C’è stato un range di reazioni diverse. Per la prima stagione ci siamo trasferite in Wisconsin da New York dove vivevamo dopo la laurea e quando eravamo in location a filmare c’era una narrativa dominante: Steven Avery potrà anche avere l’appoggio dello stato perché il DNA ha esonerato qualcuno che stava scontando un crimine che non aveva commesso, ma secondo le forze dell’ordine non dovrebbe più avere quella solidarietà perché ha fatto una scelta per la sua vita quando ha deciso di uccidere una giovane donna innocente, Teresa Halbach. Quindi quella era l’opinione della maggioranza, ma dopo che è uscita la serie, abbiamo iniziato a sentire persone che hanno vissuto con lui in comunità avere delle riserve, non capivano perché uno come Steven avesse combattuto per essere rilasciato, fosse finalmente riuscito a uscire di prigione, avesse in corso una causa di risarcimento da 36 milioni di dollari con la contea, e commettesse un gesto del genere.

Perché le documentary series, e in particolare le true crime stories, hanno molto successo ultimamente?

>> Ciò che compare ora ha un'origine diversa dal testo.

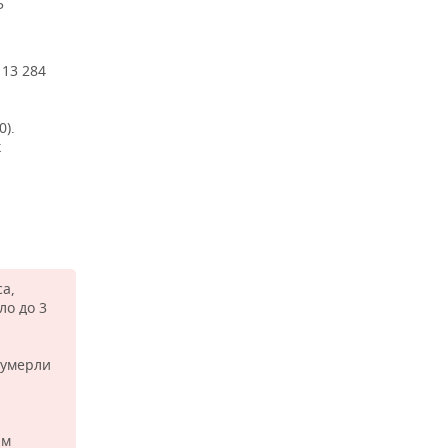
5
13 284
0).
к
са,
ло до 3
 умерли
им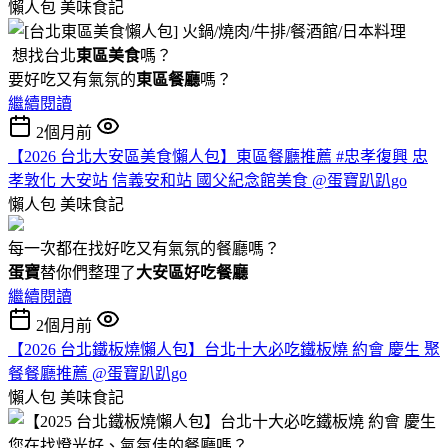
懶人包
美味食記
想找台北
東區美食
嗎？
要好吃又有氣氛的
東區餐廳
嗎？
繼續閱讀
2個月前
【2026 台北大安區美食懶人包】東區餐廳推薦 #忠孝復興 忠
孝敦化 大安站 信義安和站 國父紀念館美食 @蛋寶趴趴go
懶人包
美味食記
每一次都在找好吃又有氣氛的餐廳嗎？
蛋寶
替你們整理了
大安區好吃餐廳
繼續閱讀
2個月前
【2026 台北鐵板燒懶人包】台北十大必吃鐵板燒 約會 慶生 聚
餐餐廳推薦 @蛋寶趴趴go
懶人包
美味食記
您在找燈光好、氣氛佳的餐廳嗎？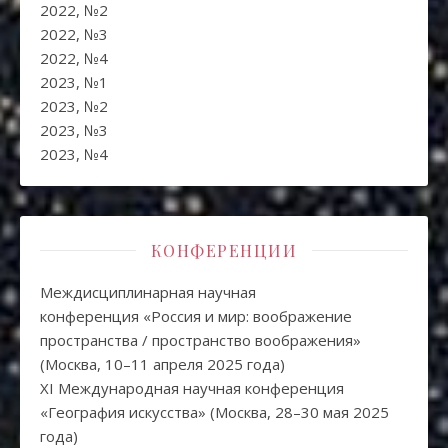
2022, №2
2022, №3
2022, №4
2023, №1
2023, №2
2023, №3
2023, №4
КОНФЕРЕНЦИИ
Междисциплинарная научная
конференция «Россия и мир: воображение
пространства / пространство воображения»
(Москва, 10–11 апреля 2025 года)
XI Международная научная конференция
«География искусства» (Москва, 28–30 мая 2025
года)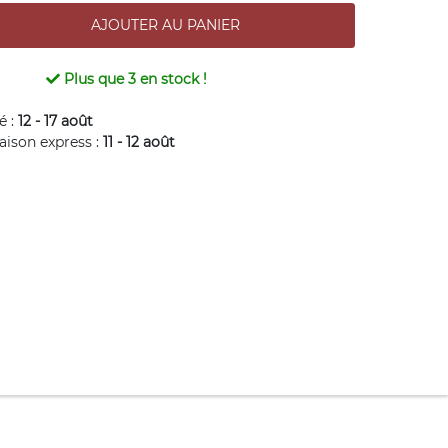
Plus que
3
en stock !
é :
12 - 17 août
raison express :
11 - 12 août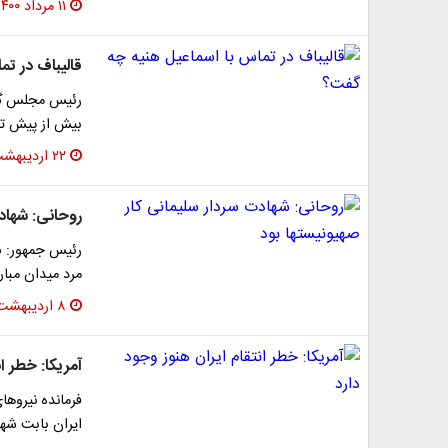
۱۱ مرداد ۱۴۰۰
قالیباف در ت
رئیس مجلس گفت
بیش از پیش تق
۲۲ اردیبهشت ۱۴۰۰
روحانی: شهادت
رئیس جمهور: ش
مرد میدان مبار
۸ اردیبهشت ۱۴۰۰
آمریکا: خطر ا
فرمانده نیروها
ایران بابت شه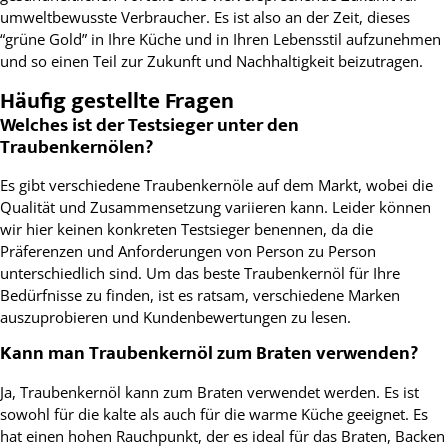
umweltbewusste Verbraucher. Es ist also an der Zeit, dieses
“grüne Gold” in Ihre Küche und in Ihren Lebensstil aufzunehmen
und so einen Teil zur Zukunft und Nachhaltigkeit beizutragen.
Häufig gestellte Fragen
Welches ist der Testsieger unter den
Traubenkernölen?
Es gibt verschiedene Traubenkernöle auf dem Markt, wobei die
Qualität und Zusammensetzung variieren kann. Leider können
wir hier keinen konkreten Testsieger benennen, da die
Präferenzen und Anforderungen von Person zu Person
unterschiedlich sind. Um das beste Traubenkernöl für Ihre
Bedürfnisse zu finden, ist es ratsam, verschiedene Marken
auszuprobieren und Kundenbewertungen zu lesen.
Kann man Traubenkernöl zum Braten verwenden?
Ja, Traubenkernöl kann zum Braten verwendet werden. Es ist
sowohl für die kalte als auch für die warme Küche geeignet. Es
hat einen hohen Rauchpunkt, der es ideal für das Braten, Backen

È difficile parlare per tutti quei prodotti, però quando penso alla nostra serie in particolare, sentendo anche le opinioni degli spettatori, credo che abbiamo catturato molti temi universali, che le persone abbiano riconosciuto delle dinamiche di potere importanti e delle storie di underdog in cui molti si identificano. Viviamo in un tempo dove la differenza tra chi ha e chi non ha è profondissima, tra quelli che hanno il mondo in mano e quelli che devono combattere contro di esso: molte persone credono che le istituzioni non diano loro molte chance.